4. Re:Wow. Superbad. by drolli · 2014-12-27 01:53 · Score: 1
  
  Maybe. Maybe not. Not sure what the effect of secod order page translation would be if you manage to trigger the loading of a module (of the first use of memory in a module) in another VM after your VM hase been loaded. If you manage to trigger the access to the modules data memory, whci normally may be unuses after you allocate ("pad") enough memory, i could imagine that you can actually kill "nearby" data (which in Second order translation would apprear physically close to you memory).
  I am not saying that this is a MOV instruction into another VMs memory, but merely stating that by a educated guess, and innocent network communication you could sometime reset/clear flags or counters which may enable you to do further things.
Re: Does the cache control commands require root a by Anonymous Coward · 2014-12-24 16:15 · Score: 0

You shouldn't be required to skip the cache for most CPU bound thread sync. Cores one one package can snoop each-other's cache to resolve semaphores without a RAM trip, and I believe that multi-chip SMP also has a communication channel for that.
For now, I'm sure that Xen is going nuts making sure there are guard pages to keep any smashing inside your own VM. I wonder if any Cloud providers match ECC errors to particular VMs, and would like to have a nice chat with anybody trying to trigger this on their hardware.
Re: Does the cache control commands require root a by Bengie · 2014-12-25 11:48 · Score: 1

FYI: You can snoop L2 cache, but not L1. Intel went with inclusive cache so snooping wouldn't be needed. AMD went with exclusive, which gives better cache usage, but went trying to sync threads, all of that cache snooping is a high latency operation. By having cache being inclusive, you no longer need to snoop, just look at cache normally.

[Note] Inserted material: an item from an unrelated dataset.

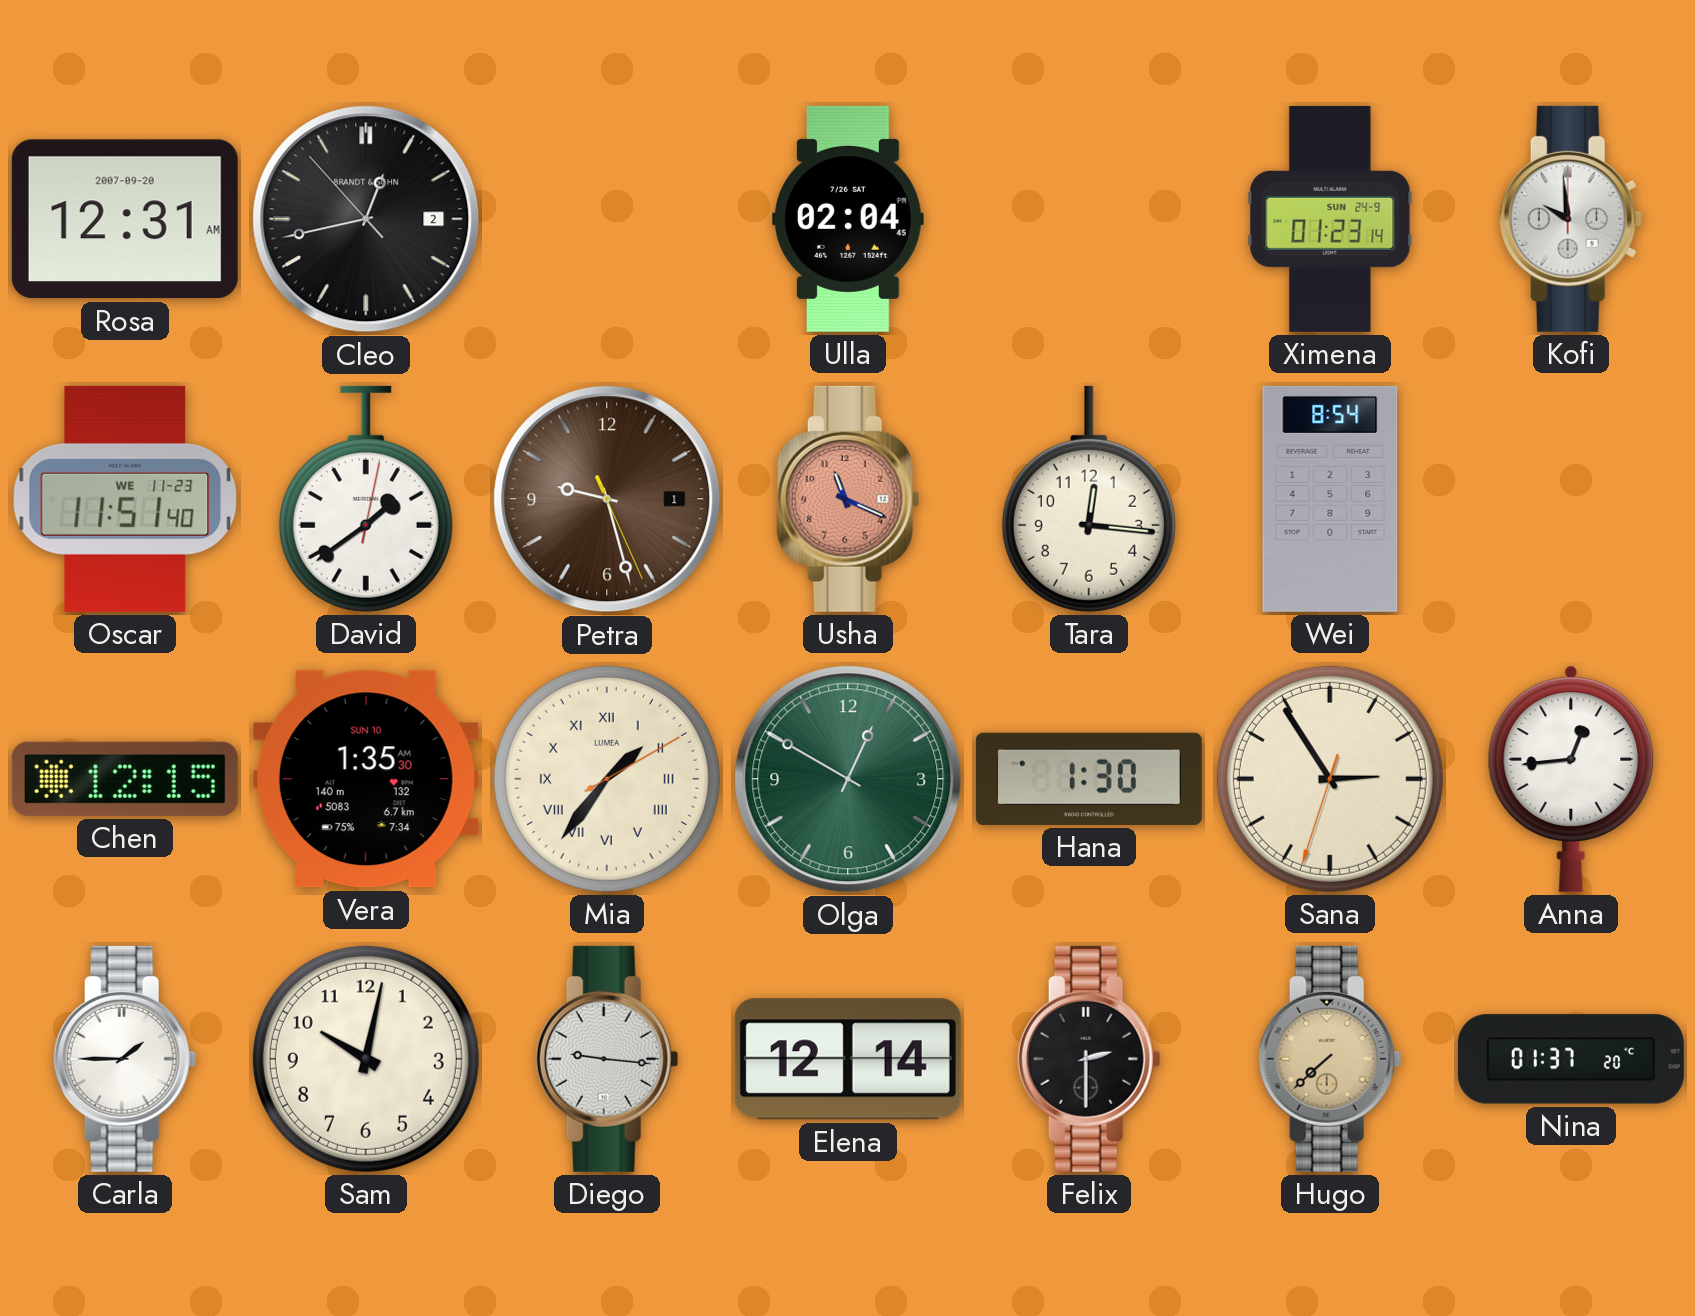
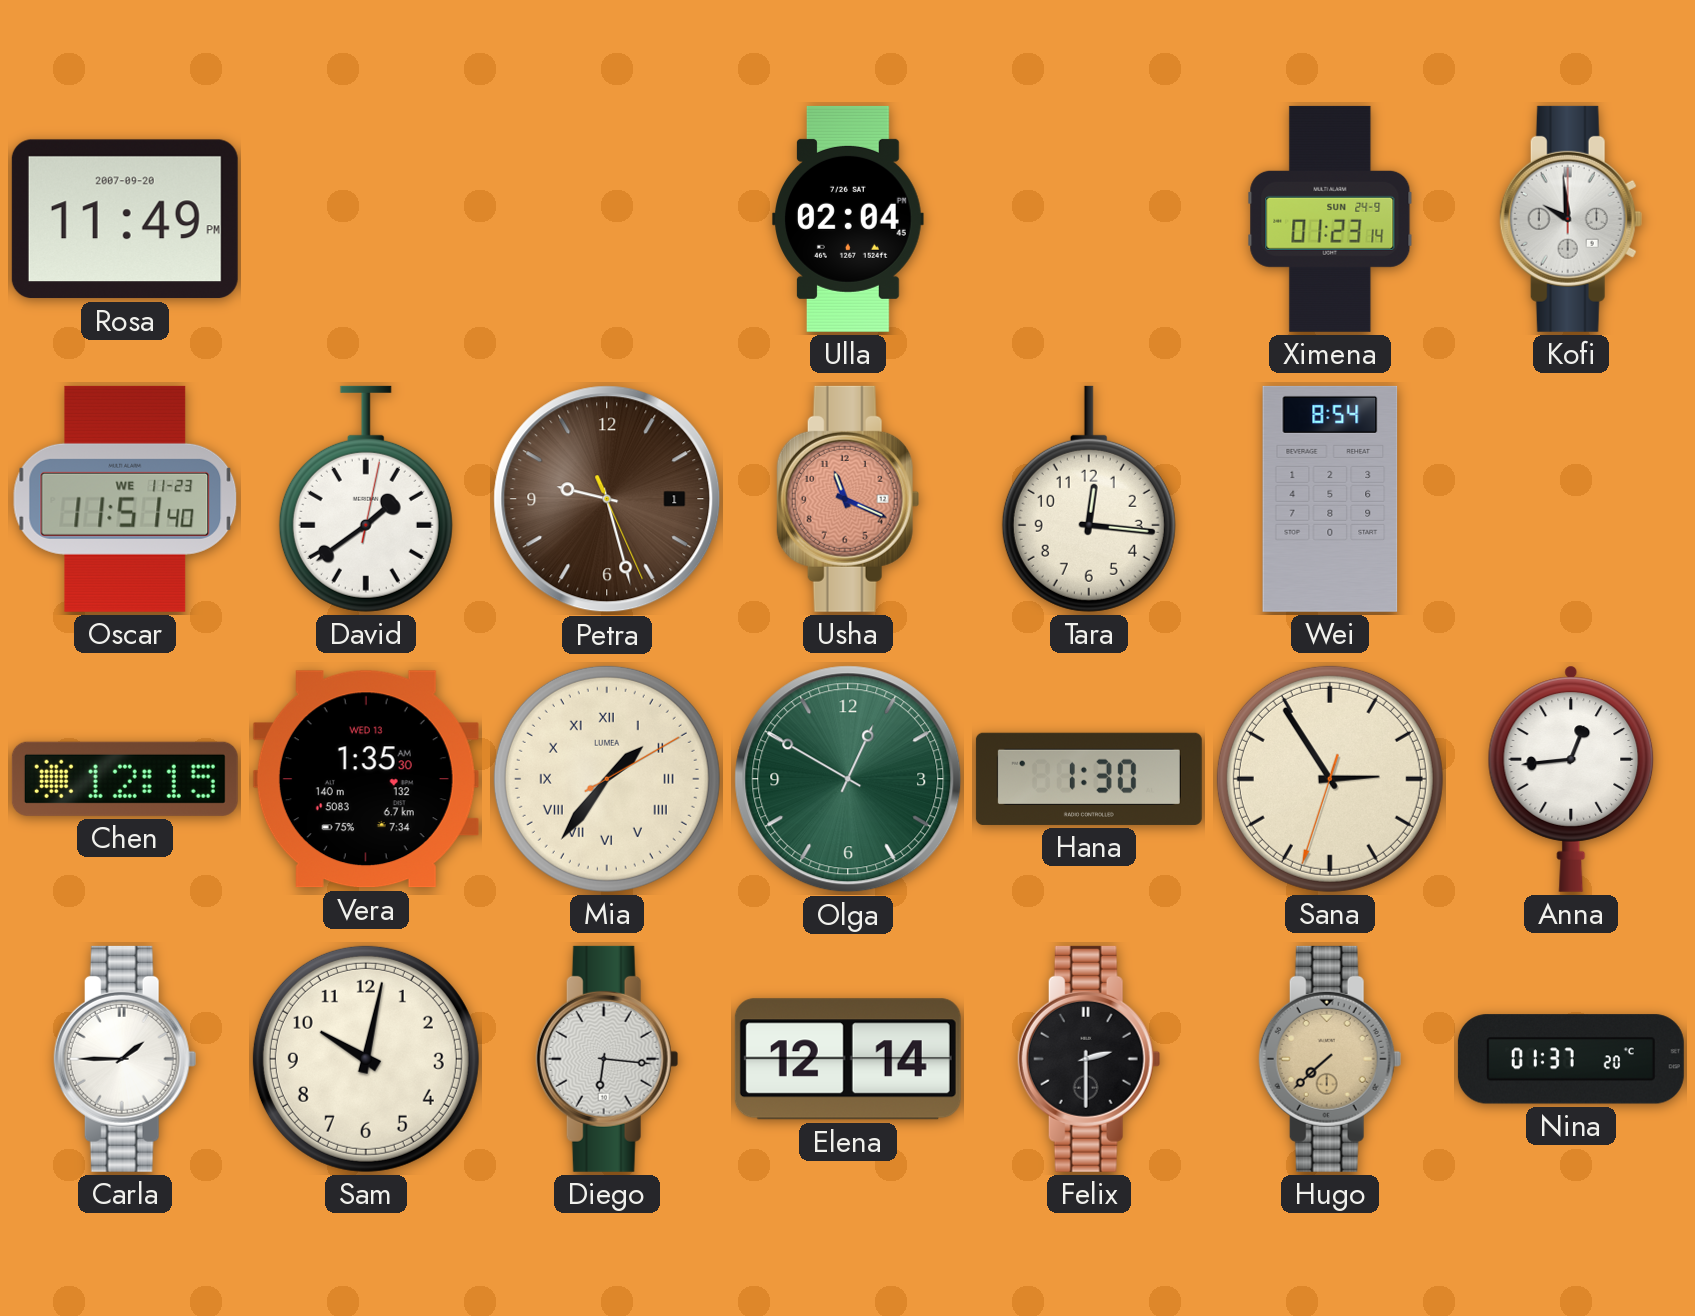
Rosa: 12:31 -> 11:49
Cleo: 12:42 -> none
Vera date: SUN 10 -> WED 13
Diego: 9:16 -> 6:16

AMD has higher overall throughput for many GPU type work loads, but Intel shines with work loads that require thread syncing.
The Patent office did it again by Anonymous Coward · 2014-12-26 03:42 · Score: 0

http://www.google.com/patents/WO2014004748A1?cl=en
Row hammer refresh command
Claim 1:
Watch for too many cycles to a row
and when it happens send a refresh to the adjacent row.
Given an understanding of the failure mechanism, a junior engineer should be able to think of this in about 100mS.
The paper in this article was very careful to not present this solution, instead presenting the a probalistic one.
This presents an interesting and useful experiment.
how many folks reading the paper thought of the claim 1 solution which Intel claims is novel?